Wellness Wednesday: The Big Deal About a Swimmer’s Nutrition: What to Know


The Big Deal About a Swimmer’s Nutrition

By Bailey Duran

Swimming requires massive amounts of energy, whether it’s an elite-level practice or an age group practice. Because of this high energy expenditure, swimmers need to take the right steps to replenish the nutrients lost.

According to wellness coordinator Brigette Peterson‘s research in sports nutrition, competitive swimmers can burn up to 5,000 calories in four hours, depending on the intensity of the workout. Thus, swimmers can burn approximately 40 percent of their daily energy during this time.
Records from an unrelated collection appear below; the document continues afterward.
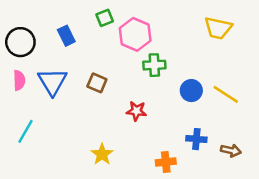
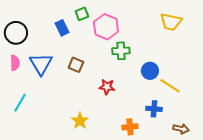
blue rectangle: (66, 36) -> (62, 28), moved
yellow line: (226, 94) -> (170, 86), moved
brown arrow: (231, 150) -> (181, 129), moved

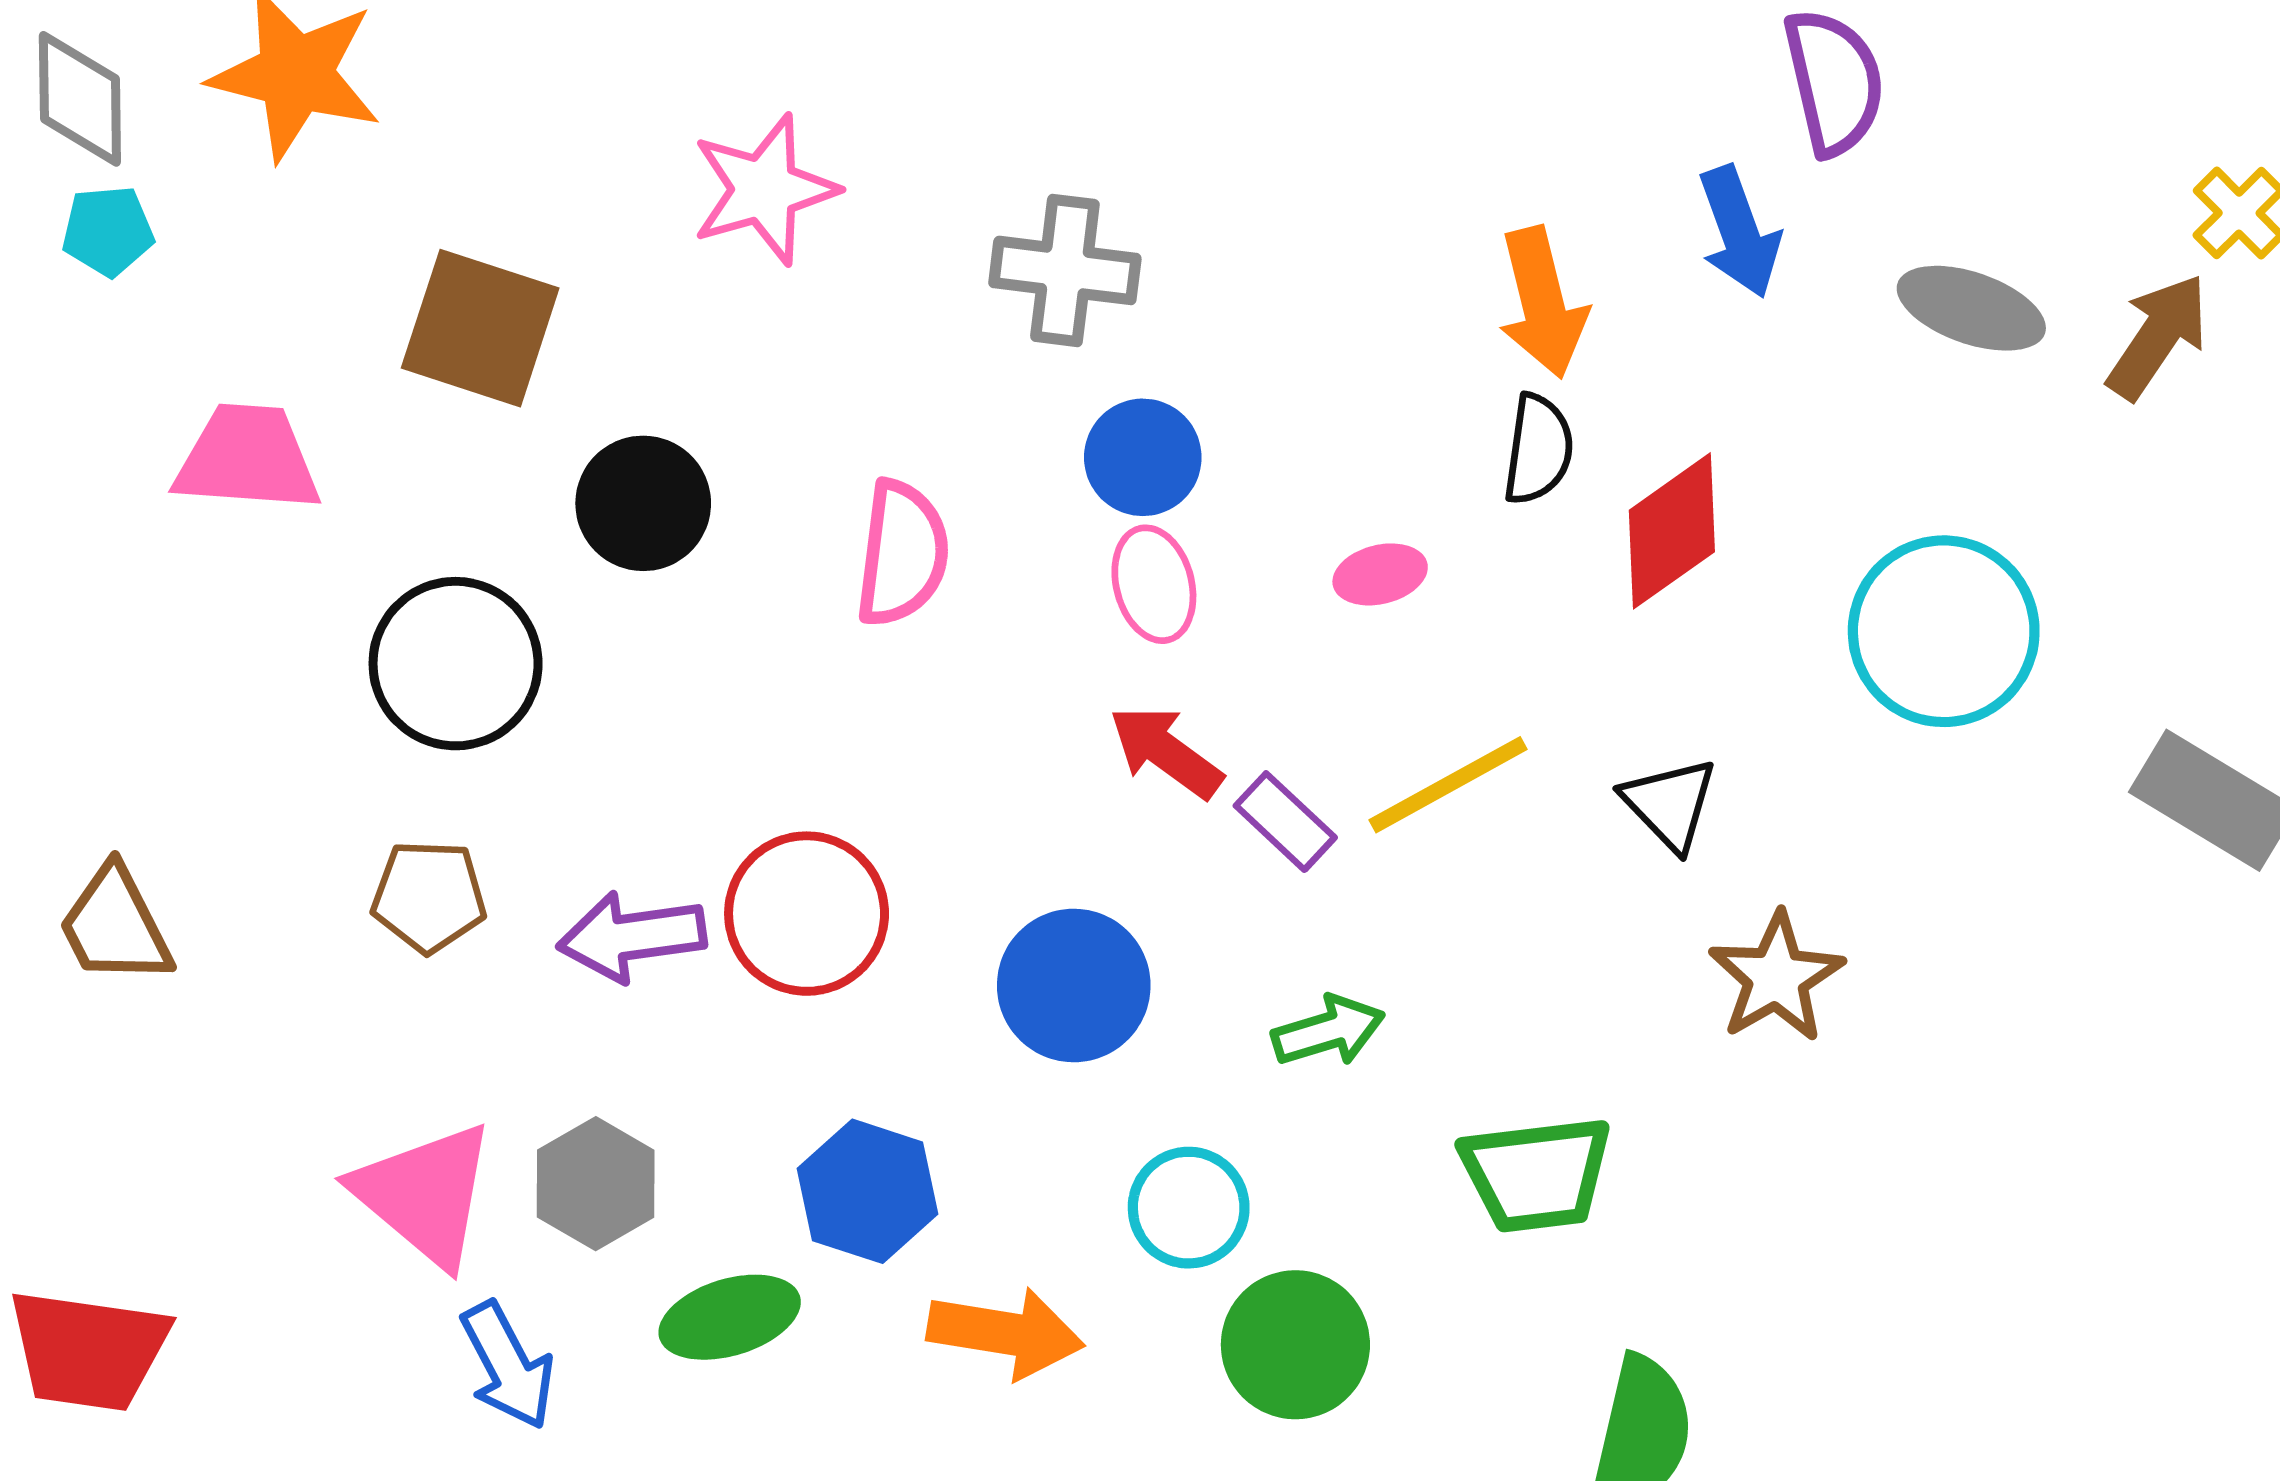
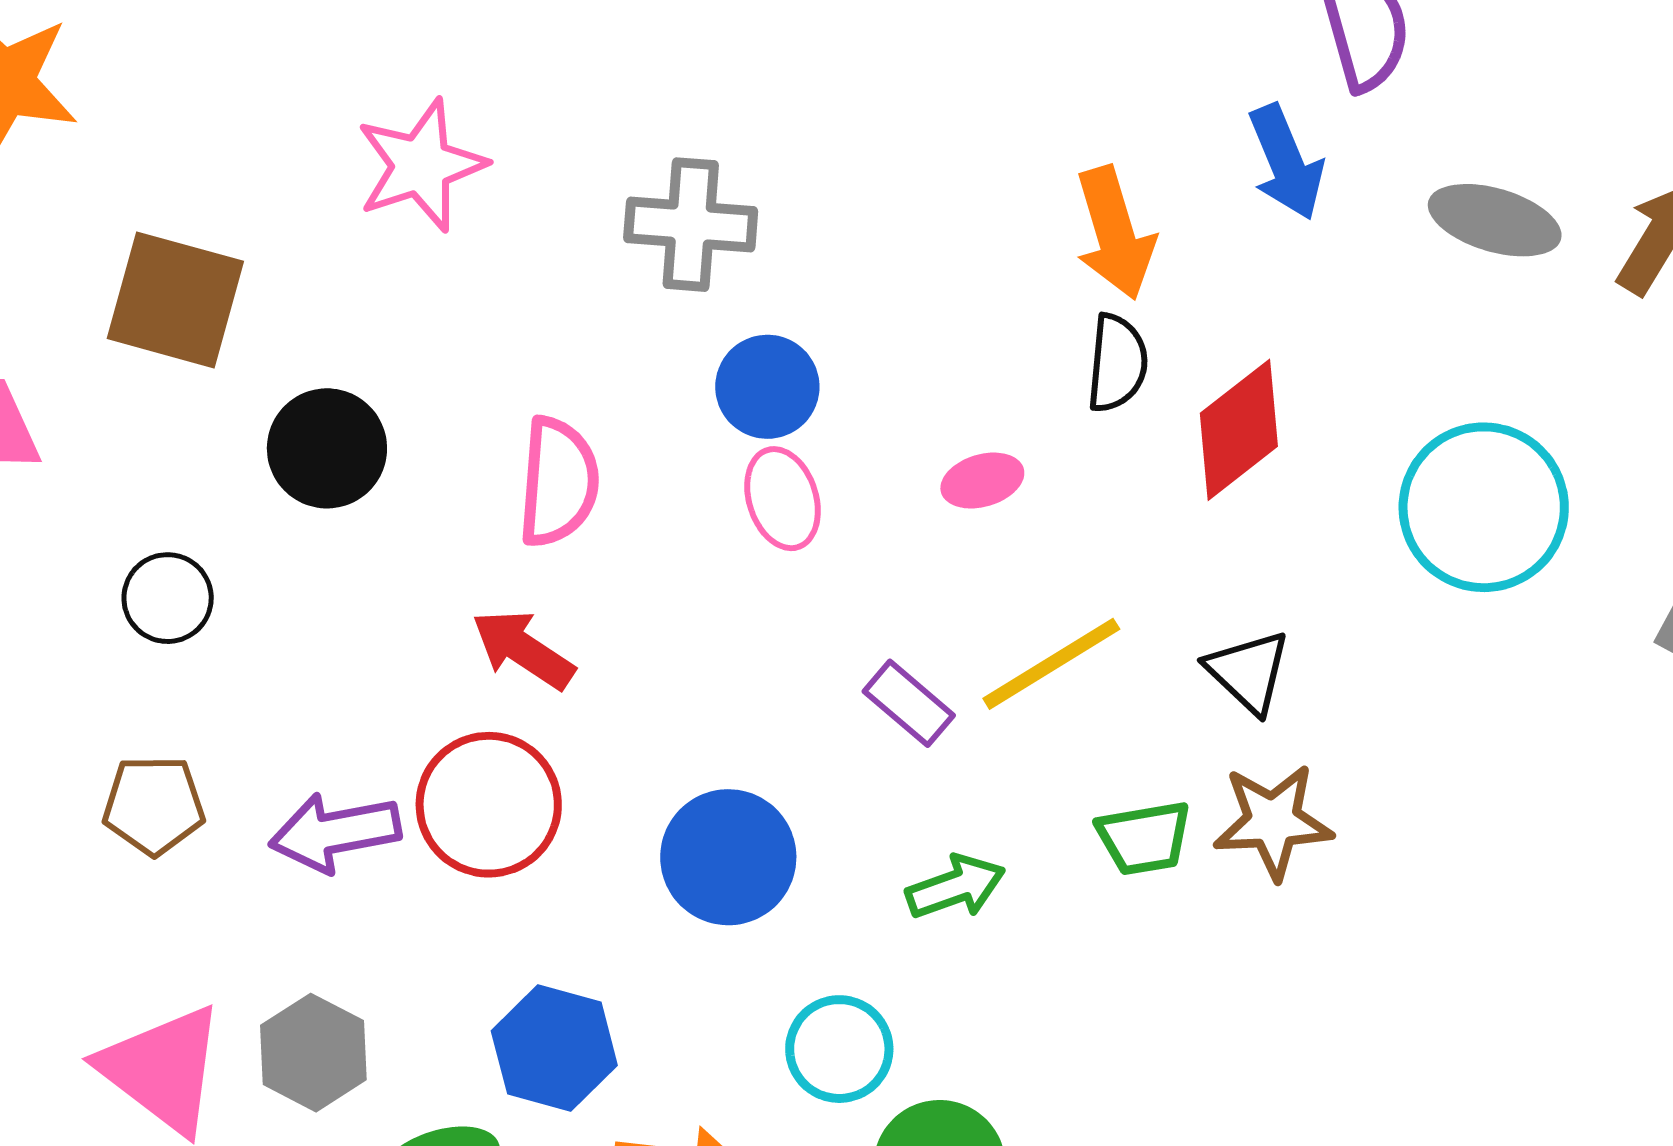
black circle: (456, 664) -> (168, 598), size x0.6
red arrow: (1166, 752) -> (523, 649), moved
brown star: (1776, 977) -> (1273, 822), moved, turned 30
green trapezoid: (1537, 1174) -> (1144, 838), moved, size x0.7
Because of this incredible energy expenditure, proper nutrition is essential to rebuilding and recovering.

Peterson says, “Nutrition is cornerstone of every athlete’s performance, but especially a swimmer’s.”

Detrimental Nutrition Mindsets

Two common detrimental mindsets that swimmers have regarding meals fall on opposite ends of the spectrum.
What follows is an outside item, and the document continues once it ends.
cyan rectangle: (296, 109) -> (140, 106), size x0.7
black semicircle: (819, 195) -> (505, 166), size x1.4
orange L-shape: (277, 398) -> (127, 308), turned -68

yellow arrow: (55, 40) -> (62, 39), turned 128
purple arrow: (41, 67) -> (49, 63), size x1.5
The first is, “I swim hard every day so I can eat whatever I want. I’m working it off when I swim.” While it may be true that you are burning a lot of calories, you aren’t refueling with the necessary nutrients that will keep you healthy and swimming fast. Not to mention that eating loads of sugar and other processed foods will hinder your swimming and make you feel sluggish and slow.

The other mindset is: “I worked super hard in practice, so I don’t want to ruin it by eating too much. I won’t eat or will eat much less than what I probably should.” You can’t expect your body to be able to put maximum effort into a practice or a race if it doesn’t have enough fuel to do so.

It doesn’t matter how much or how hard you swim or train, you will not reach your potential without proper nutrition.

What Should Swimmers Eat?


Photo Courtesy: Joey Soraghan

You may be asking, “Well then, what should I eat?”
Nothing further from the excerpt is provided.